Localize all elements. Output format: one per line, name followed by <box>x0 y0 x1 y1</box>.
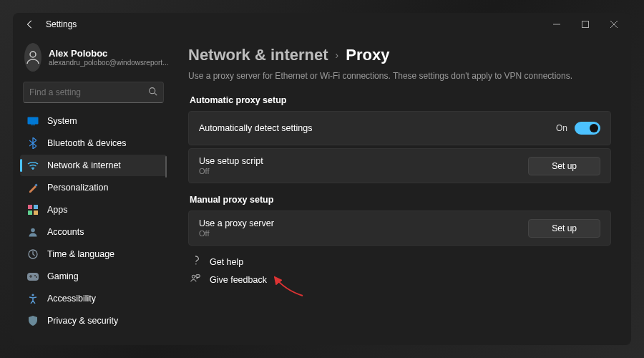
sidebar-item-bluetooth-devices[interactable]: Bluetooth & devices <box>20 132 167 154</box>
sidebar-item-time-language[interactable]: Time & language <box>20 243 167 265</box>
sidebar-item-label: Personalization <box>47 183 108 193</box>
sidebar-item-apps[interactable]: Apps <box>20 199 167 221</box>
person-icon <box>24 49 42 66</box>
titlebar: Settings <box>13 13 631 36</box>
breadcrumb-leaf: Proxy <box>346 46 389 64</box>
sidebar-item-accessibility[interactable]: Accessibility <box>20 288 167 309</box>
help-icon <box>190 256 201 268</box>
nav-list: SystemBluetooth & devicesNetwork & inter… <box>20 110 167 332</box>
svg-point-9 <box>32 168 34 170</box>
svg-point-5 <box>150 88 155 94</box>
time-icon <box>27 248 39 260</box>
sidebar-item-accounts[interactable]: Accounts <box>20 221 167 243</box>
svg-point-21 <box>192 276 195 279</box>
setting-title: Use setup script <box>199 156 528 166</box>
sidebar: Alex Poloboc alexandru_poloboc@windowsre… <box>13 36 174 345</box>
search-input[interactable] <box>29 87 148 97</box>
svg-point-17 <box>34 275 36 276</box>
accounts-icon <box>27 226 39 238</box>
svg-rect-11 <box>28 205 32 209</box>
use-proxy-setup-button[interactable]: Set up <box>528 219 600 238</box>
setting-auto-detect: Automatically detect settings On <box>188 111 611 145</box>
section-header-manual: Manual proxy setup <box>190 195 611 205</box>
setting-title: Automatically detect settings <box>199 123 556 133</box>
toggle-knob <box>590 124 598 132</box>
setting-sub: Off <box>199 229 528 238</box>
setting-title: Use a proxy server <box>199 218 528 228</box>
section-header-auto: Automatic proxy setup <box>190 95 611 105</box>
svg-rect-12 <box>34 205 38 209</box>
svg-rect-14 <box>34 211 38 215</box>
apps-icon <box>27 204 39 216</box>
chevron-right-icon: › <box>336 49 339 61</box>
svg-point-19 <box>31 294 34 296</box>
main-content: Network & internet › Proxy Use a proxy s… <box>174 36 631 345</box>
svg-point-4 <box>30 52 36 57</box>
minimize-button[interactable] <box>542 14 571 34</box>
svg-rect-13 <box>28 211 32 215</box>
svg-point-20 <box>195 264 196 265</box>
profile-email: alexandru_poloboc@windowsreport... <box>49 59 168 67</box>
sidebar-item-label: Privacy & security <box>47 316 118 326</box>
profile-name: Alex Poloboc <box>49 48 168 59</box>
setting-setup-script: Use setup script Off Set up <box>188 148 611 183</box>
window-title: Settings <box>46 19 77 29</box>
sidebar-item-label: Network & internet <box>47 160 121 170</box>
svg-point-15 <box>31 228 35 233</box>
breadcrumb-root[interactable]: Network & internet <box>188 46 328 64</box>
help-label: Get help <box>210 257 243 267</box>
personalization-icon <box>27 182 39 193</box>
setting-use-proxy: Use a proxy server Off Set up <box>188 211 611 246</box>
svg-rect-1 <box>582 21 589 28</box>
help-links: Get help Give feedback <box>188 256 611 286</box>
breadcrumb: Network & internet › Proxy <box>188 46 611 64</box>
back-button[interactable] <box>20 14 40 34</box>
sidebar-item-network-internet[interactable]: Network & internet <box>20 155 167 176</box>
sidebar-item-label: Bluetooth & devices <box>47 138 127 148</box>
privacy-icon <box>27 315 39 326</box>
sidebar-item-label: Time & language <box>47 249 114 259</box>
get-help-link[interactable]: Get help <box>190 256 611 268</box>
sidebar-item-label: Accessibility <box>47 294 96 304</box>
sidebar-item-label: Accounts <box>47 227 84 237</box>
auto-detect-toggle[interactable] <box>575 122 600 135</box>
feedback-label: Give feedback <box>210 275 267 285</box>
svg-point-18 <box>36 276 37 278</box>
sidebar-item-system[interactable]: System <box>20 110 167 132</box>
close-button[interactable] <box>600 14 628 34</box>
settings-window: Settings Alex Po <box>13 13 631 345</box>
sidebar-item-privacy-security[interactable]: Privacy & security <box>20 310 167 332</box>
accessibility-icon <box>27 293 39 304</box>
give-feedback-link[interactable]: Give feedback <box>190 274 611 286</box>
svg-rect-22 <box>196 275 200 278</box>
setup-script-button[interactable]: Set up <box>528 157 600 175</box>
bluetooth-icon <box>27 137 39 149</box>
sidebar-item-label: System <box>47 116 77 126</box>
svg-rect-8 <box>31 125 35 125</box>
toggle-label: On <box>556 123 567 133</box>
maximize-button[interactable] <box>571 14 600 34</box>
avatar <box>24 43 42 72</box>
sidebar-item-label: Apps <box>47 205 68 215</box>
sidebar-item-personalization[interactable]: Personalization <box>20 177 167 198</box>
sidebar-item-gaming[interactable]: Gaming <box>20 266 167 287</box>
svg-rect-7 <box>28 117 39 125</box>
setting-sub: Off <box>199 167 528 175</box>
system-icon <box>27 115 39 127</box>
search-icon <box>148 86 157 99</box>
feedback-icon <box>190 274 201 286</box>
window-controls <box>542 14 628 34</box>
network-icon <box>27 160 39 171</box>
profile-text: Alex Poloboc alexandru_poloboc@windowsre… <box>49 48 168 67</box>
page-description: Use a proxy server for Ethernet or Wi-Fi… <box>188 70 611 82</box>
svg-line-6 <box>155 93 157 95</box>
gaming-icon <box>27 271 39 282</box>
profile-block[interactable]: Alex Poloboc alexandru_poloboc@windowsre… <box>20 40 167 80</box>
search-box[interactable] <box>23 82 164 103</box>
sidebar-item-label: Gaming <box>47 271 79 281</box>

- - -

Exercise brief: Nothing but the lines holding the word "header" should be returned from the listing above.

Answer to the exercise:
section-header-manual: Manual proxy setup <box>190 195 611 205</box>
section-header-auto: Automatic proxy setup <box>190 95 611 105</box>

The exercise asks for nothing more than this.